Our aim was the development of a system with which the devices attached to a computer and the contained resources could remotely be “plugged” into other computers to use them as if they were locally present there. The most important factor of our project was user-friendliness – remotely “plugging in” devices was to be as easy as plugging them in locally via USB. The “owner” of a device was to have complete control over who might use the it and who not and had to always be able to recognize easily who was using it at the moment.

The System

Main element of Awarenia is a user interface in which each computer in the local network is represented by a circular object. The own computer is also represented by such an object. To make them easily distinguishable, for different computers different colours are used. Each object consists of multiple nested circles. The innermost circle contains the name of the machine and an icon in the corresponding colour. In the surrounding circle icons for all devices of this machine that can be plugged in remotely are arranged. For all computers except the own one only devices that can be plugged in by the local computer are displayed. The outermost circle contains icons for the devices of other machines that are plugged in at the corresponding computer. These icons are displayed in the colours of the respective machines.

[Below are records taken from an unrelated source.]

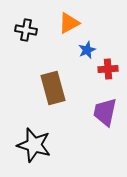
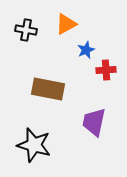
orange triangle: moved 3 px left, 1 px down
blue star: moved 1 px left
red cross: moved 2 px left, 1 px down
brown rectangle: moved 5 px left, 1 px down; rotated 64 degrees counterclockwise
purple trapezoid: moved 11 px left, 10 px down
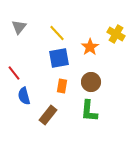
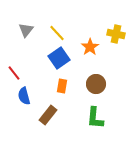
gray triangle: moved 7 px right, 3 px down
yellow cross: rotated 18 degrees counterclockwise
blue square: rotated 25 degrees counterclockwise
brown circle: moved 5 px right, 2 px down
green L-shape: moved 6 px right, 7 px down
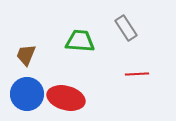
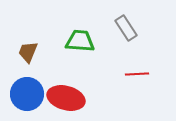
brown trapezoid: moved 2 px right, 3 px up
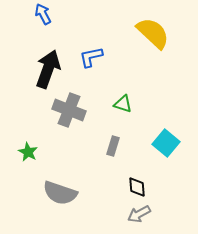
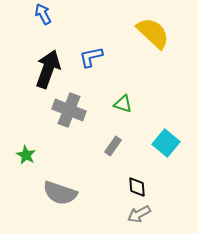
gray rectangle: rotated 18 degrees clockwise
green star: moved 2 px left, 3 px down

When a computer or device is clicked, various settings are possible, e.g. who can plug in the respective device. Two modes are possible for this: General permission, except for specific machines, or permission for specific machines only. Other settings include whether the “owner” of a device is asked when another user wants to plug it in and device specific settings. There is also the possibility to create multiple profiles with different configurations for a local device that appear as distinct devices to other computers.

We developed a prototype in JavaFX and Java, using Bonjour/Avahi for automatical discovery of computers in the network and a specially created protocol for communication. The actual sharing of devices has not been implemented yet.